[RC5] Big Blue vs. Protein Folding

mls mls at essex1.com
Sat Jan 27 15:00:05 EST 2001


Big Blue's big bet
Dec 7th 2000
>From The Economist Technology Quarterly

Researchers at IBM are building the world's most powerful computer in an
attempt to solve one of the biggest problems in biology-and, in the process,
some of the thorniest problems in computing

SUPERCOMPUTING, like pop music, has its own charts-updated twice a year and
posted on the Internet at www.top500.org. The construction of ever-faster
computers provides a constant stream of new entries, and each machine's
chart position can go down (as faster rivals push it aside) or up (if it is
upgraded). As in pop music, every now and then a new entry crashes in at the
number one spot. If all goes according to plan, that is what a new
supercomputer being built by IBM will do when it is completed sometime in

Yet this machine, called Blue Gene, which is being put together at IBM's
Thomas J. Watson research centre in Yorktown Heights, New York, will be no
ordinary chart-topper. Since the dawn of computing, the fastest machines
have always been in the hands of nuclear physicists, meteorologists,
mathematicians, cosmologists, cryptologists or engineers. Blue Gene,
however, is being built for biologists.

The fact that the fastest computer on earth is intended for use in a field
that is not traditionally associated with high-powered computing underlines
two things. The first is the sudden ascendancy of computing in biology; the
second is the enormous amounts of computing horsepower needed to do anything
useful in the field. Blue Gene is being built to tackle a problem so complex
that it makes simulating a nuclear explosion, or the collision of two
galaxies, look like a picnic in comparison. It is intended to help
biologists explore how proteins fold themselves up into their distinctive

Despite the fact that it will be a hundred times faster than any computer
now in existence, even Blue Gene will have trouble finding the answer.
Indeed, it is not certain that protein-folding can be meaningfully simulated
on a computer at all. But understanding it would have profound implications
for drug design. A drug can be more easily directed at a particular protein
once that protein's characteristics are known.

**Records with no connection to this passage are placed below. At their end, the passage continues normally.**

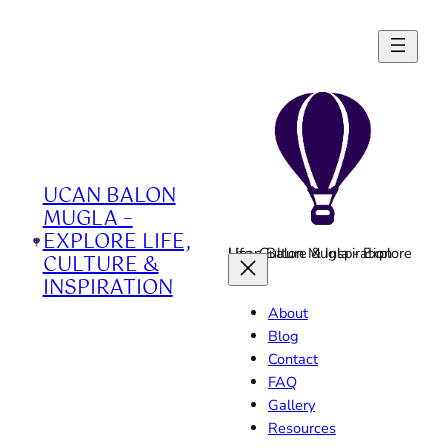
Skip
to
content
UCAN BALON
MUGLA –
EXPLORE LIFE,
Ucan Balon Mugla - Explore Life, Culture & Inspiration
CULTURE &
INSPIRATION
About
Blog
Contact
FAQ
Gallery
Resources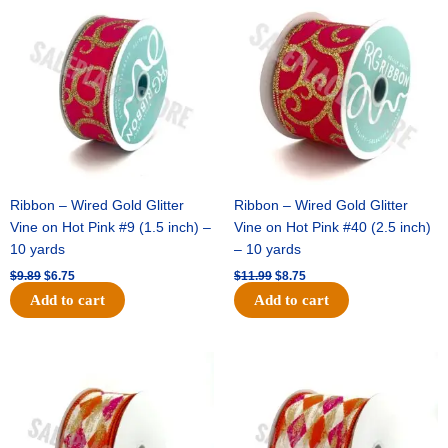
price
price
price
price
was:
is:
was:
is:
$9.89.
$6.75.
$11.99.
$8.75.
Ribbon – Wired Gold Glitter
Ribbon – Wired Gold Glitter
Vine on Hot Pink #9 (1.5 inch) –
Vine on Hot Pink #40 (2.5 inch)
10 yards
– 10 yards
$
9.89
$
6.75
$
11.99
$
8.75
Add to cart
Add to cart
Original
Current
Original
Current
price
price
price
price
was:
is:
was:
is:
$11.39.
$7.25.
$14.99.
$9.75.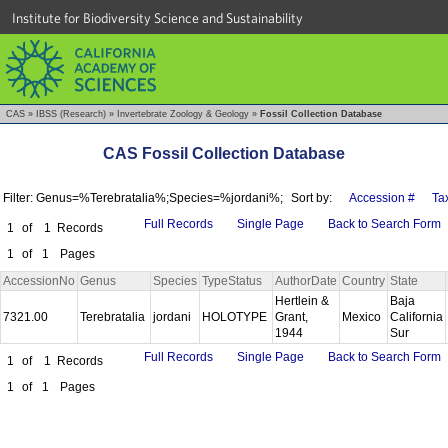
Institute for Biodiversity Science and Sustainability
CAS
»
IBSS (Research)
»
Invertebrate Zoology & Geology
»
Fossil Collection Database
CAS Fossil Collection Database
Filter: Genus=%Terebratalia%;Species=%jordani%;
Sort by:
Accession #
Ta
Full Records
Single Page
Back to Search Form
1
of
1
Records
1
of
1
Pages
AccessionNo
Genus
Species
TypeStatus
AuthorDate
Country
State
Hertlein &
Baja
7321.00
Terebratalia
jordani
HOLOTYPE
Grant,
Mexico
California
1944
Sur
Full Records
Single Page
Back to Search Form
1
of
1
Records
1
of
1
Pages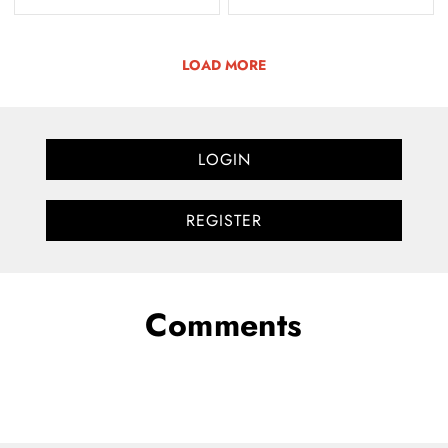
LOAD MORE
LOGIN
REGISTER
Comments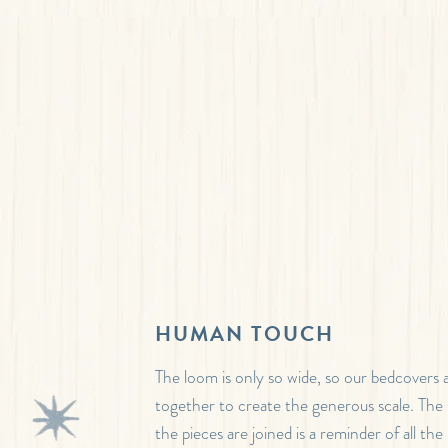
HUMAN TOUCH
The loom is only so wide, so our bedcovers 
together to create the generous scale. Th
the pieces are joined is a reminder of all th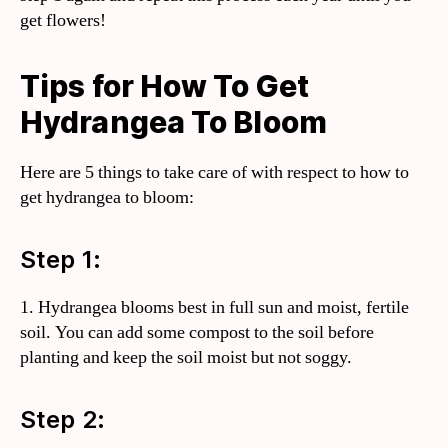
get flowers!
Tips for How To Get
Hydrangea To Bloom
Here are 5 things to take care of with respect to how to
get hydrangea to bloom:
Step 1:
1. Hydrangea blooms best in full sun and moist, fertile
soil. You can add some compost to the soil before
planting and keep the soil moist but not soggy.
Step 2: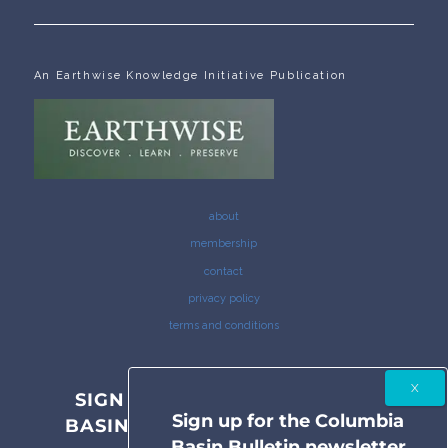
An Earthwise Knowledge Initiative Publication
about
membership
contact
privacy policy
terms and conditions
SIGN UP FOR THE COLUMBIA
Sign up for the Columbia
BASIN BULLETIN NEWSLETTER
Basin Bulletin newsletter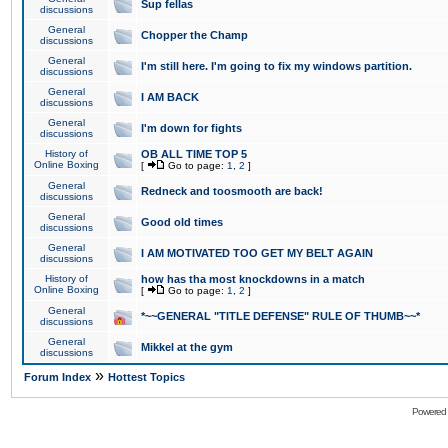
Sup fellas
discussions
General
Chopper the Champ
discussions
General
I'm still here. I'm going to fix my windows partition.
discussions
General
I AM BACK
discussions
General
I'm down for fights
discussions
History of
OB ALL TIME TOP 5
Online Boxing
[
Go to page:
1
,
2
]
General
Redneck and toosmooth are back!
discussions
General
Good old times
discussions
General
I AM MOTIVATED TOO GET MY BELT AGAIN
discussions
History of
how has tha most knockdowns in a match
Online Boxing
[
Go to page:
1
,
2
]
General
*~~GENERAL "TITLE DEFENSE" RULE OF THUMB~~*
discussions
General
Mikkel at the gym
discussions
»
Forum Index
Hottest Topics
Powered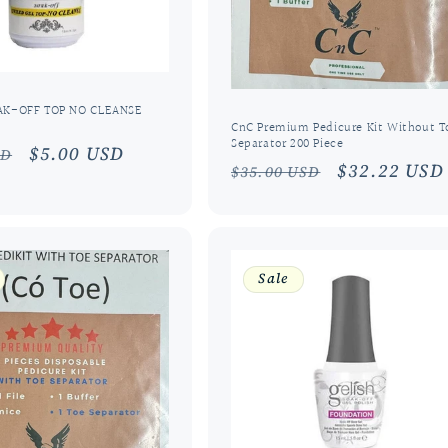
AK-OFF TOP NO CLEANSE
CnC Premium Pedicure Kit Without T
Separator 200 Piece
r
Sale
$5.00 USD
SD
Regular
Sale
$32.22 USD
$35.00 USD
price
price
price
Sale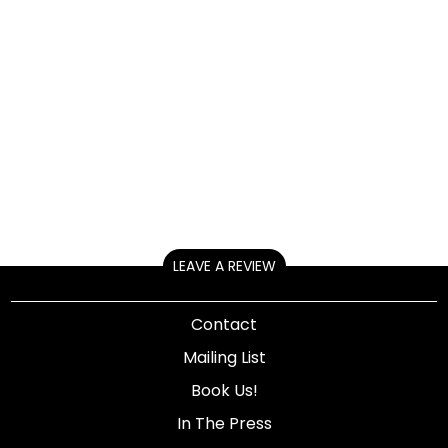
LEAVE A REVIEW
Contact
Mailing List
Book Us!
In The Press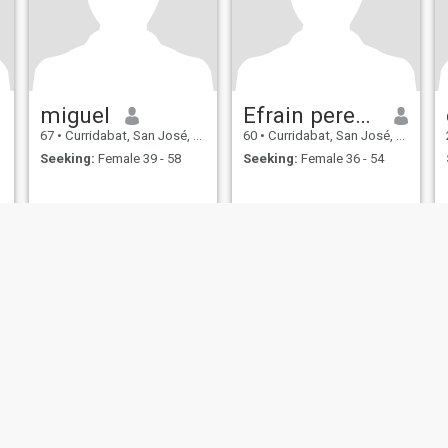
miguel
Efrain perez Rodriguez
67
•
Curridabat, San José, Costa Rica
60
•
Curridabat, San José, Costa Rica
Seeking:
Female 39 - 58
Seeking:
Female 36 - 54
ies
Terms of Use
Refund Policy
Privacy Statement
Cookie Policy
Dating Sa
IL MIL, INC. located at 200 Townsend St., Unit 43, San Francisco CA 94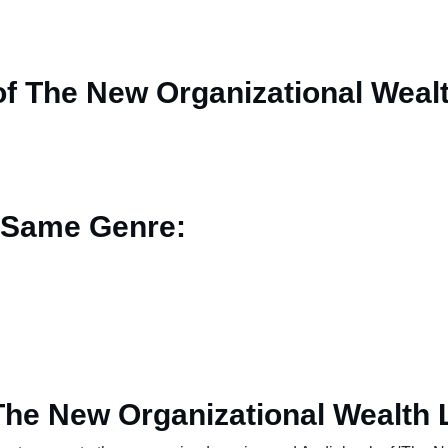
f The New Organizational Weal
 Same Genre:
The New Organizational Wealth 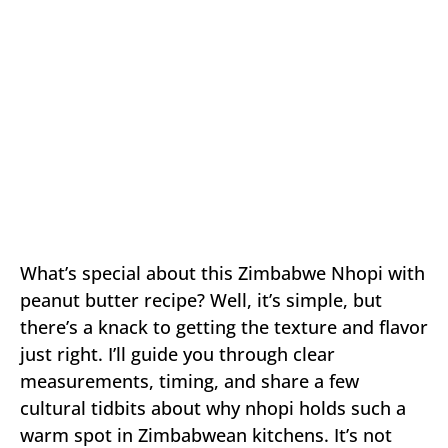
What’s special about this Zimbabwe Nhopi with
peanut butter recipe? Well, it’s simple, but
there’s a knack to getting the texture and flavor
just right. I’ll guide you through clear
measurements, timing, and share a few
cultural tidbits about why nhopi holds such a
warm spot in Zimbabwean kitchens. It’s not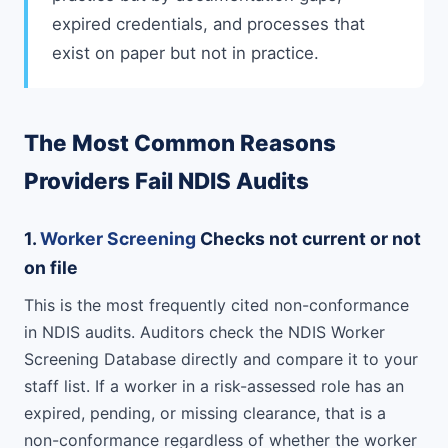
expired credentials, and processes that
exist on paper but not in practice.
The Most Common Reasons
Providers Fail NDIS Audits
1.
Worker Screening
Checks not current or not
on file
This is the most frequently cited non-conformance
in NDIS audits. Auditors check the NDIS Worker
Screening Database directly and compare it to your
staff list. If a worker in a risk-assessed role has an
expired, pending, or missing clearance, that is a
non-conformance regardless of whether the worker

Besides these biological payoffs, spending five years and $100m building a
protein-folding computer also makes good business sense for IBM. Biologists
have become eager customers for big computers: the amount of genomic data
available doubles every six months, yet computers only double their speed
every 18 months. Simply keeping up with the flow of data from the
biologists, not to mention doing such things as comparing one genome with
another, requires ever more powerful computers.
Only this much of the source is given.